I took a deep breath. I thought of nothing. I let the hollow fill me. The ache of being nobody, nowhere.
I placed my palm flat against the cube.
It was cold. Not temperature cold. A cold that meant absence.
For a second, nothing. Then, the crimson light flowing near my hand changed course. It swirled, avoiding my touch. A circular section of the scales under my palm retracted silently, sinking inward, revealing a dark opening just big enough to crawl through.
"Go!" Lyra hissed from behind me.
I got on my knees and crawled into the black cube.
Inside was a single, bright point of white light, suspended in the center. Hanging in the air around it were lines of text, glowing softly. Names. Dates. Times. *Maya Lin - Smoothing - 4:15 AM - Corner of 5th and Elm.* David Chen - Correction - Midnight - His apartment. On and on. Dozens of them.
This was it. The manifest.
A shape moved beside me. Lyra had slipped in. She held up her orb. She didn't read the list. She stared at it, her eyes wide, the colors in her hair cycling fast—red, purple, black. She was downloading it. Memorizing it.
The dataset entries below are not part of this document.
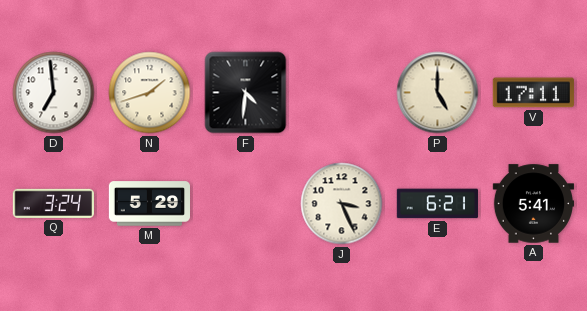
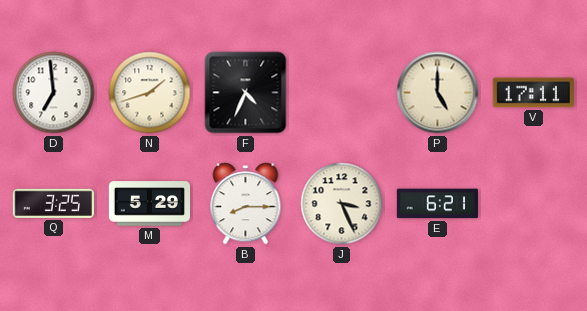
F: 4:31 -> 4:34
Q: 3:24 -> 3:25
B: none -> 8:15
A: 5:41 -> none
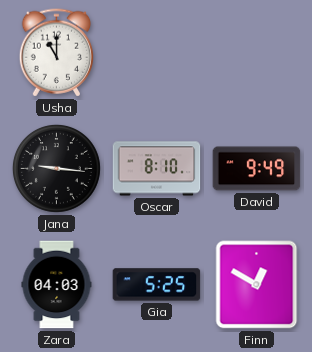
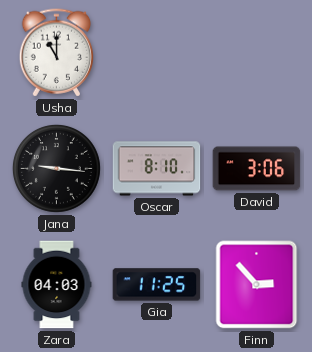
David: 9:49 -> 3:06
Gia: 5:25 -> 11:25
Finn: 12:50 -> 2:53
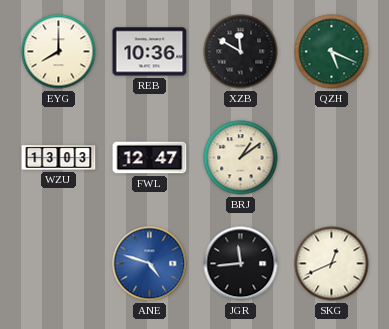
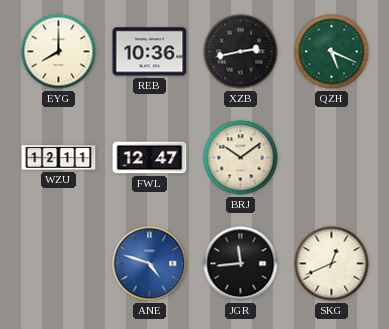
XZB: 11:50 -> 2:43
WZU: 13:03 -> 12:11
BRJ: 1:09 -> 10:09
Then she grabbed my shoulder. "Got it. Out. Now!"
We scrambled back out the hole. As soon as we cleared it, the scales snapped back into place. The crimson light flow returned to normal.
"Run!" Marcus barked.
We didn't walk back. We ran along the grid lines. The void around us seemed to growl. The code-rivers churned angrily. We'd tripped an alarm, just a quiet one.
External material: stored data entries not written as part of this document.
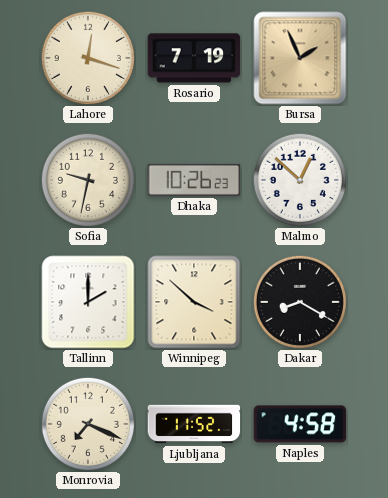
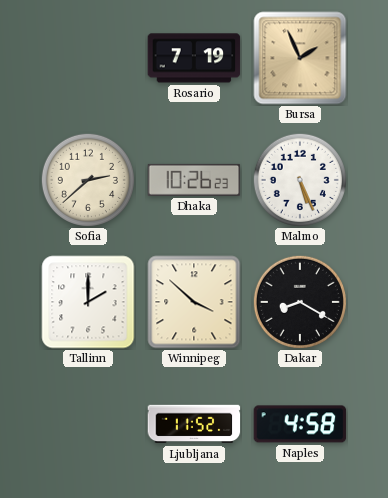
Lahore: 12:18 -> none
Sofia: 9:32 -> 2:38
Malmo: 12:52 -> 5:26
Monrovia: 7:19 -> none
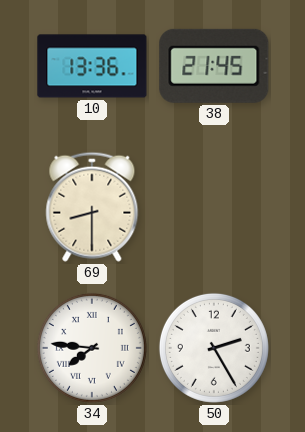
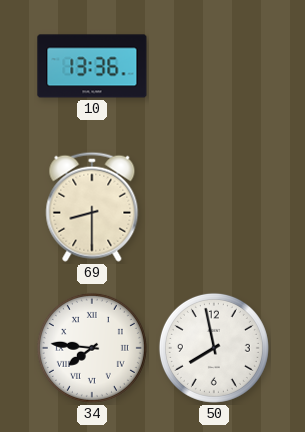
38: 21:45 -> none
50: 2:25 -> 7:58
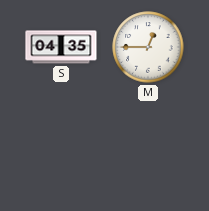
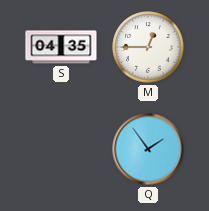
Q: none -> 1:54
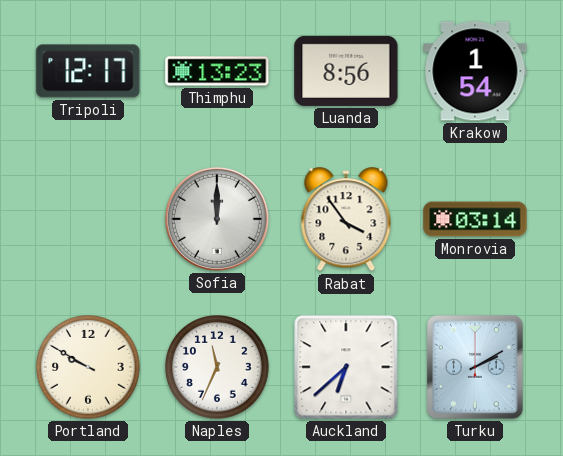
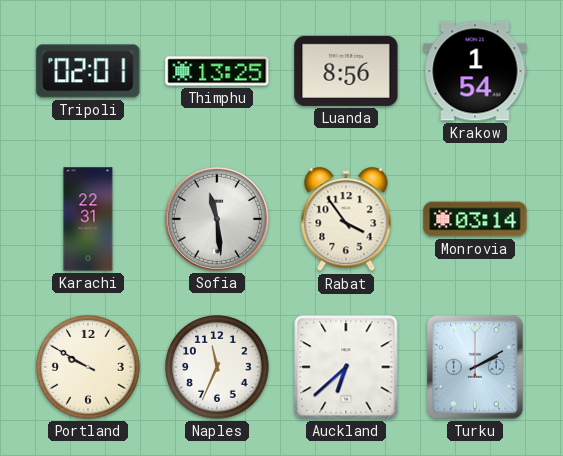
Tripoli: 12:17 -> 02:01
Thimphu: 13:23 -> 13:25
Karachi: none -> 22:31
Sofia: 12:00 -> 11:29
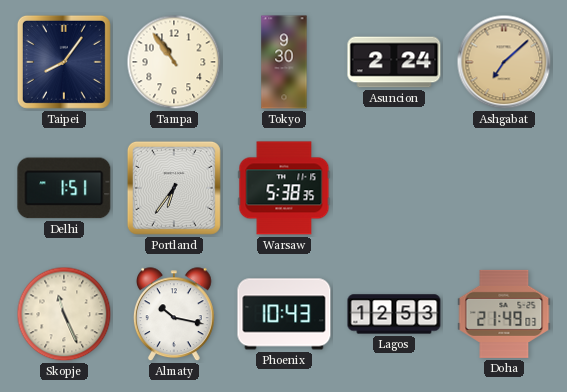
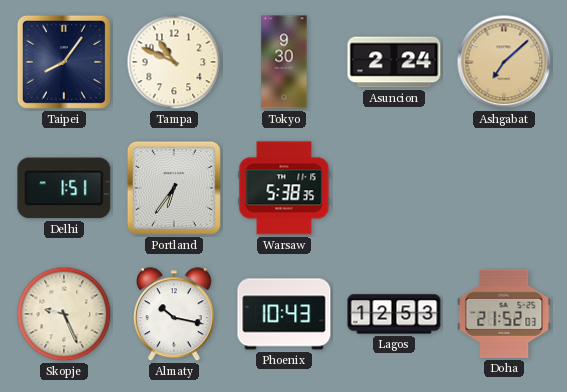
Tampa: 10:54 -> 10:49
Skopje: 11:26 -> 9:26
Doha: 21:49 -> 21:52
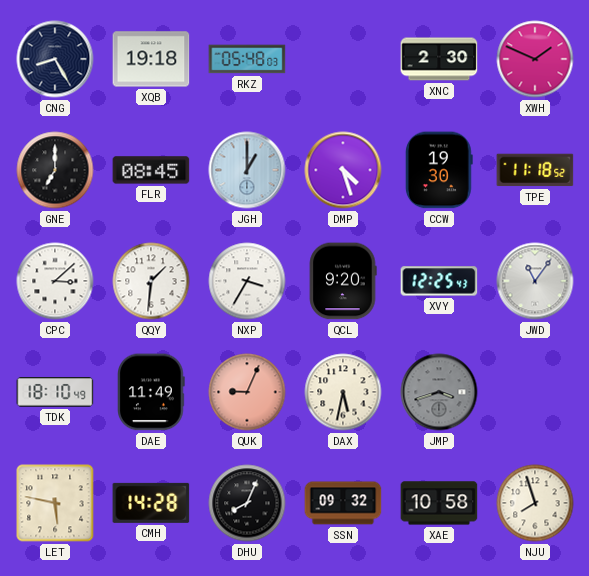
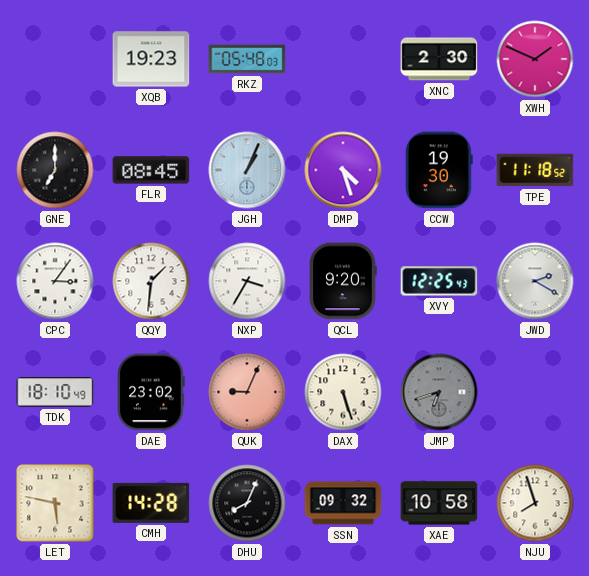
CNG: 8:25 -> none
XQB: 19:18 -> 19:23
JGH: 1:00 -> 1:04
CPC: 3:08 -> 3:06
JWD: 11:06 -> 2:20
DAE: 11:49 -> 23:02
DAX: 5:32 -> 5:27
JMP: 3:42 -> 6:42
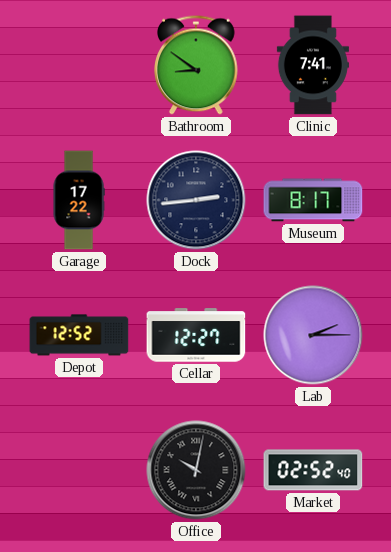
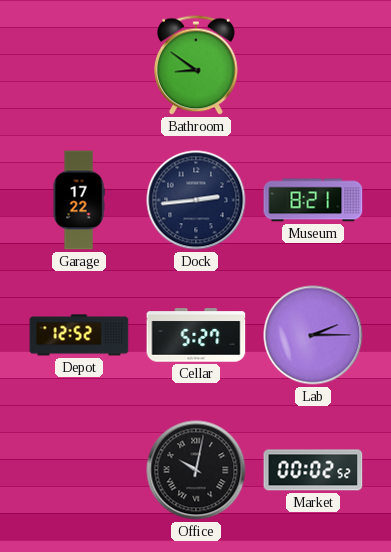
Clinic: 7:41 -> none
Museum: 8:17 -> 8:21
Cellar: 12:27 -> 5:27
Market: 02:52 -> 00:02
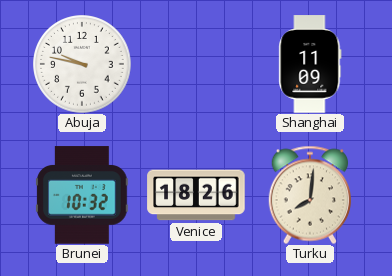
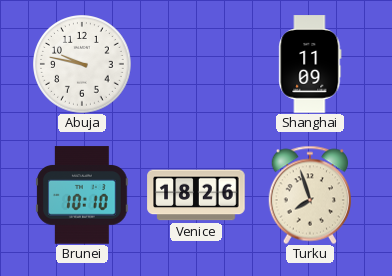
Brunei: 10:32 -> 10:10
Turku: 8:01 -> 7:57
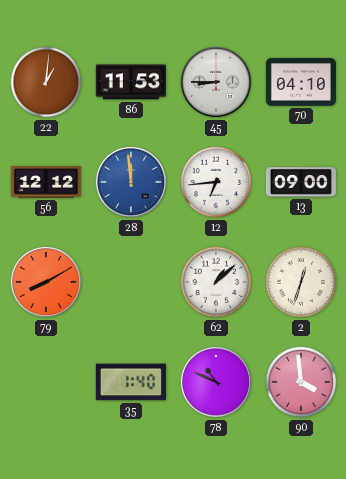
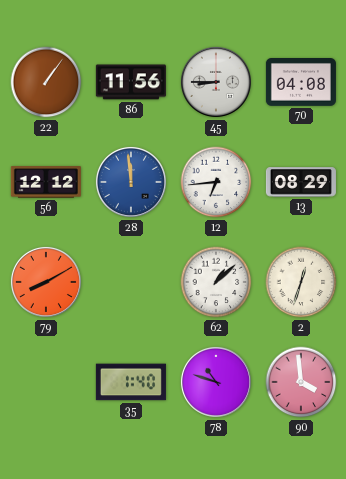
22: 1:01 -> 1:06
86: 11:53 -> 11:56
70: 04:10 -> 04:08
13: 09:00 -> 08:29
78: 10:49 -> 10:48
We burst back through the door into The Cracked Bell. Marcus slammed it shut and threw three heavy bolts.
Lyra slumped against the wall, breathing hard. Her hair was a static grey now. "Got it," she panted. "All of it."
Marcus nodded, then looked at me. "You held up your end, puppy." He walked to the bar, grabbed a napkin and a pen. He scribbled something, then came back and shoved the napkin into my hand.
On it was an address: *St. Margaret's Hospice - Sub-Basement 3 - The Silent Room.*
"The fragment's there. In the place where they store the bodies of the ones who died alone. No family. No noise. Maximum confinement." He also gave me another piece of paper—a hand-drawn map with patrol routes marked in red. "Janitors do a circuit every 47 minutes. You have a 9-minute gap between cycles. Don't be late."
I stared at the napkin. A hospice. A room for the unclaimed dead.
"Thank you," I said, my voice hoarse.
"Don't thank us," Lyra said, her voice tired. "We traded. Now get out. And Eryx?" I looked at her. Her mismatched eyes were serious. "That Protocol in your head… be careful. Protocols were made to change the system. Changing a broken system sometimes looks a lot like breaking it completely."
Arjun touched my arm. "Come on. We need to get back before sunrise."
As we left, I took one last look at The Cracked Bell. The feral cats in their hidden room, fighting a war nobody else knew existed. I had the next piece of the puzzle. And a new, heavier fear.